Problem to work on >> For each line below that contains the word "dalla", make a copy.

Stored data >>
- Opening Delimiter -
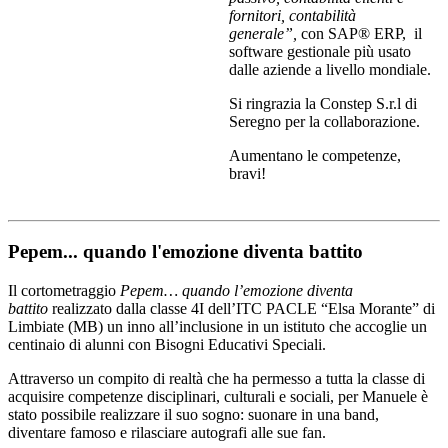
fornitori, contabilità
generale”,
con SAP® ERP, il
software gestionale più usato
dalle aziende a livello mondiale.
Si ringrazia la Constep S.r.l di
Seregno per la collaborazione.
Aumentano le competenze,
bravi!
Pepem... quando l'emozione diventa battito
Il cortometraggio
Pepem… quando l’emozione diventa
battito
realizzato dalla classe 4I dell’ITC PACLE “Elsa Morante” di
Limbiate (MB) un inno all’inclusione in un istituto che accoglie un
centinaio di alunni con Bisogni Educativi Speciali.
Attraverso un compito di realtà che ha permesso a tutta la classe di
acquisire competenze disciplinari, culturali e sociali, per Manuele è
stato possibile realizzare il suo sogno: suonare in una band,
diventare famoso e rilasciare autografi alle sue fan.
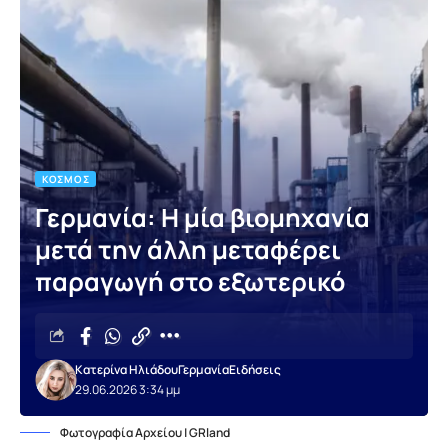
ΚΌΣΜΟΣ
Γερμανία: Η μία βιομηχανία
μετά την άλλη μεταφέρει
παραγωγή στο εξωτερικό
Κατερίνα Ηλιάδου
Γερμανία
Ειδήσεις
29.06.2026 3:34 μμ
Φωτογραφία Αρχείου | GRland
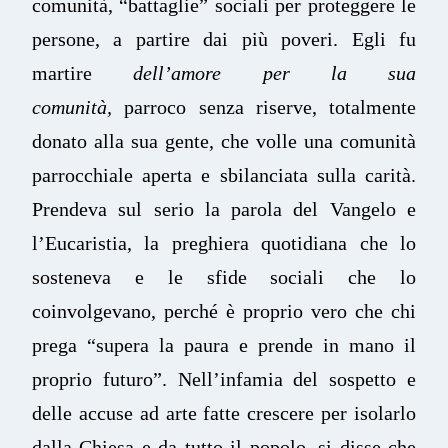
comunità, “battaglie” sociali per proteggere le
persone, a partire dai più poveri. Egli fu
martire
dell’amore per la sua
comunità,
parroco senza riserve, totalmente
donato alla sua gente, che volle una comunità
parrocchiale aperta e sbilanciata sulla carità.
Prendeva sul serio la parola del Vangelo e
l’Eucaristia, la preghiera quotidiana che lo
sosteneva e le sfide sociali che lo
coinvolgevano, perché è proprio vero che chi
prega “supera la paura e prende in mano il
proprio futuro”. Nell’infamia del sospetto e
delle accuse ad arte fatte crescere per isolarlo
dalla Chiesa e da tutto il popolo, si disse che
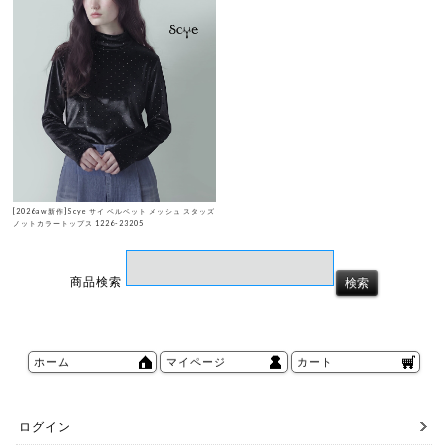
[2026aw新作]Scye サイ ベルベット メッシュ スタッズ
ノットカラートップス 1226-23205
商品検索
ホーム
マイページ
カート
ログイン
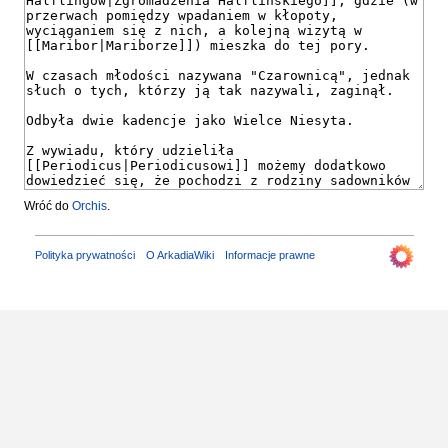
Wróć do
Orchis
.
Polityka prywatności
O ArkadiaWiki
Informacje prawne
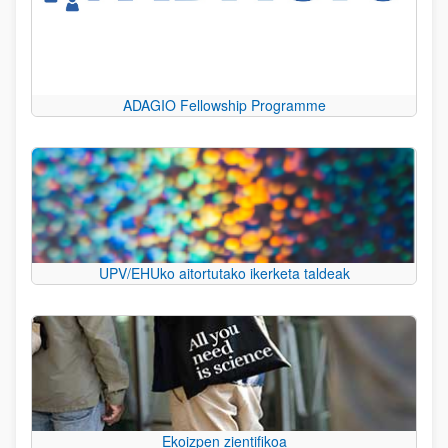
ADAGIO Fellowship Programme
UPV/EHUko aitortutako ikerketa taldeak
Ekoizpen zientifikoa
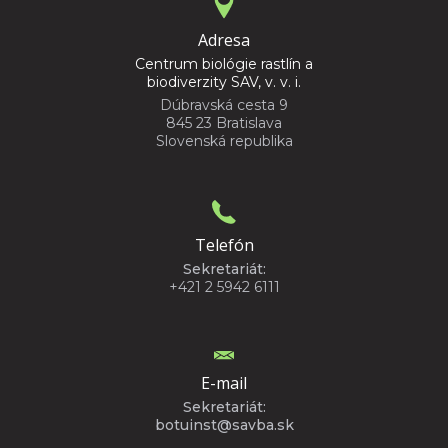
Adresa
Centrum biológie rastlín a
biodiverzity SAV, v. v. i.
Dúbravská cesta 9
845 23 Bratislava
Slovenská republika
Telefón
Sekretariát:
+421 2 5942 6111
E-mail
Sekretariát:
botuinst@savba.sk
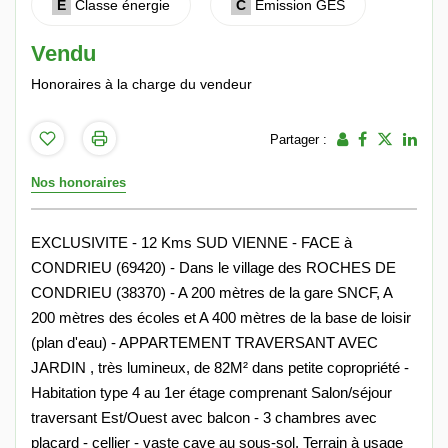
E
Classe énergie
C
Emission GES
Vendu
Honoraires à la charge du vendeur
Partager :
Nos honoraires
EXCLUSIVITE - 12 Kms SUD VIENNE - FACE à
CONDRIEU (69420) - Dans le village des ROCHES DE
CONDRIEU (38370) - A 200 mètres de la gare SNCF, A
200 mètres des écoles et A 400 mètres de la base de loisir
(plan d'eau) - APPARTEMENT TRAVERSANT AVEC
JARDIN , très lumineux, de 82M² dans petite copropriété -
Habitation type 4 au 1er étage comprenant Salon/séjour
traversant Est/Ouest avec balcon - 3 chambres avec
placard - cellier - vaste cave au sous-sol. Terrain à usage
- Closing Delimiter -
Expected answer >>
realizzato dalla classe 4I dell’ITC PACLE “Elsa Morante” di
dalla Chiesa e da tutto il popolo, si disse che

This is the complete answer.